Lipedematous alopecia (LA) is a rare condition of unknown etiology. It most frequently appears in adult African-American women and mainly involves the vertex and occiput1. It is typically a disease of late onset, and the youngest patient reported to date in the pediatric literature was 9 years old2. To our knowledge, congenitally appearing LA has not been described in the literature.

Two girls, aged 6 and 10 years, presented with patchy hair loss on the occipital and left temporal areas of the scalp since birth (Fig. 1). Physical examinations revealed the affected scalp to be non-tender, spongy, and softly swollen. The scalp could easily be pressed down to the bone, but it immediately recovered its initial shape when the pressure was relieved. The overlying skin was slightly erythematous, with no evidence of inflammation or scarring. The 6-year-old girl had a nevus flammeus on the left flank area, and the 10-year-old girl had a café-au-lait spot on her back. No other abnormalities or systemic symptoms were found. Since birth, neither girl had taken any treatment for the patchy alopecia.

A histological examination of scalp from both patients showed some inflammatory cells in the dermis and prominent increases in mature subcutaneous fat extending into the mid dermis, with decreased numbers of hair follicles (Fig. 2). The findings were consistent with LA.

The condition's course was quite stable in both girls, with only a slight expansion in the 10-year-old patient.

LA is characterized by a thick and boggy scalp showing varying degrees of hair loss, mostly because of increased subcutaneous fatty tissue thickness. If no hair abnormalities are present, the condition is called lipedematous scalp (LS)3. The swelling can slowly progress to adjacent areas; hair loss, if present, results in diffuse or patchy alopecia2.

When patchy alopecia appears at birth without scarring, the clinical differential diagnosis includes occipital alopecia of the newborn, triangular alopecia, loose anagen syndrome, alopecia areata, and traumatic alopecia. However, the stable courses of our patients as well as the hair loss patterns did not fit the conditions listed above. In particular, our 10-year-old patient with patchy alopecia on the temporal area could be confused as having triangular alopecia.

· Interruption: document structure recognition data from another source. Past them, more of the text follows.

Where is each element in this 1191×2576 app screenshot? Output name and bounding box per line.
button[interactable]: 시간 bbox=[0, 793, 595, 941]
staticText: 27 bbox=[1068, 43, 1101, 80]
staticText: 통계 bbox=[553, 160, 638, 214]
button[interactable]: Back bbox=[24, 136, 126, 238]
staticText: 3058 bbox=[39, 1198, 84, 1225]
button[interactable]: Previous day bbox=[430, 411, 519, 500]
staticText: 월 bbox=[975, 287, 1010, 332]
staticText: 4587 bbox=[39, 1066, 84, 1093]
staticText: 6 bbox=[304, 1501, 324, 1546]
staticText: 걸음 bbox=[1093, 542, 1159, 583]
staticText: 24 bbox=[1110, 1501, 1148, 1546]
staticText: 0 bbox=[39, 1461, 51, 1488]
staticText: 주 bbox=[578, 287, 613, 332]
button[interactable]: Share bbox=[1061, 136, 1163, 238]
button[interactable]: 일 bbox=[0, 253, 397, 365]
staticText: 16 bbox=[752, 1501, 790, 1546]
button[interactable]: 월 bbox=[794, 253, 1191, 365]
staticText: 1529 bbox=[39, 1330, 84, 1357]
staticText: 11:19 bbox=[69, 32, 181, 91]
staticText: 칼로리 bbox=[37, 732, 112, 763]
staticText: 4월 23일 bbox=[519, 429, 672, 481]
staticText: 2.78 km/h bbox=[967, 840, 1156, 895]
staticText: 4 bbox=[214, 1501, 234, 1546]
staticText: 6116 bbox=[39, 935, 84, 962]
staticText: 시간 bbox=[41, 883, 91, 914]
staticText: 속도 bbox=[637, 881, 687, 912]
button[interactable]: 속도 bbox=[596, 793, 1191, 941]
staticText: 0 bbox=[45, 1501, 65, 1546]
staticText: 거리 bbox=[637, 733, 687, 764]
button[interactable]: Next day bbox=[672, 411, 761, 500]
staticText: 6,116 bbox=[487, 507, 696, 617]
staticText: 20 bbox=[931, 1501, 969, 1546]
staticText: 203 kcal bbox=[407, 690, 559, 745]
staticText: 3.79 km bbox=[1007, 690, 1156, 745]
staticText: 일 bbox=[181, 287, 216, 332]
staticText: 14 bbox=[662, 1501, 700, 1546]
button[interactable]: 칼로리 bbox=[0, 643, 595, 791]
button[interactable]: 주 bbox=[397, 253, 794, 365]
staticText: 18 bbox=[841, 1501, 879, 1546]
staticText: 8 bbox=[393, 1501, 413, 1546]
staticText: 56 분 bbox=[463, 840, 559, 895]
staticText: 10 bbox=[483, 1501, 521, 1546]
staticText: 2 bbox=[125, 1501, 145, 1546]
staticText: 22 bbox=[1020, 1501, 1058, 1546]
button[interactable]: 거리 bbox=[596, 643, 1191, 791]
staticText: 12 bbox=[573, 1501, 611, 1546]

In triangular alopecia, no edema or inflammation is found and the total number of hair follicles in the biopsy specimen is almost normal4,5. In our patient, although congenital, the scalp was much too boggy for triangular alopecia and the spongy thickening of the underlying scalp along with the expansion of the subcutaneous fat layer and marked decrease in the number of hair follicles were more consistent with LA. Additional differential diagnoses of LA include cutis verticis gyrata, a rare disorder that can be present at birth. However, unlike LA, the lesions of cutis verticis gyrata are furrowed and alopecia is not observed in the involved scalp1.

Though the nature of alopecia in LA is not clearly defined, histological findings in LA have mainly demonstrated an increase in subcutaneous fat tissue and a decrease in the number of follicles. It has been suggested that hair follicles surrounded by adipocytes might provide an inadequate vascular supply and an altered microenvironment, leading to follicular atrophy or destruction6. Computed tomography or magnetic resonance imaging may also reveal increased scalp thickness (10~16 mm) compared to that in normal individuals (5~6 mm)7.

The pathogenesis of LA is still unknown. Several underlying diseases have been reportedly associated with LA, including diabetes mellitus, skin hyperelasticity and joint hyperextensibility, and renal failure2,7. However, such association with underlying medical conditions is controversial because these comorbidities are only observed in limited cases. Based on the main pathology of LA, i.e., an expansion of the subcutaneous fat layer without adipose tissue hypertrophy and dermal edema with occasional lymphatic dilatation, several hypotheses have been described. The frequent development of LA in obese patients can be explained by inadequate lipid distribution and impairment in lymphatic flow7. In addition, Yip et al.8 suggested a potential role for leptin, a hormone that regulates the structure and distribution of adipocytes, in the pathogenesis of LA. An increase in the number of Caucasian and Asian women with the condition has lessened the emphasis on the role of racial factors in the pathogenesis of the disease. However, because most cases are reported in women, hormonal factors seem to contribute to LA and LS. Genetic influences have yet to be elucidated, despite a reported case indicative of genetic transmission6. The congenital nature of both our cases suggests the possibility of a genetic background.

One case of LA on the temporal area and one patient who developed LA in early childhood have been reported previously1,2. In addition to the rarity of LA on the temporal area, congenital cases have not been previously described in the literature.

In conclusion, we report two cases of congenital LA. These distinct clinical features should not be excluded in congenital alopecia. Recognizing congenital cases of LA can be helpful in defining the characteristics of both congenital and acquired types of LA and in providing greater support to the possibility of genetic transmission.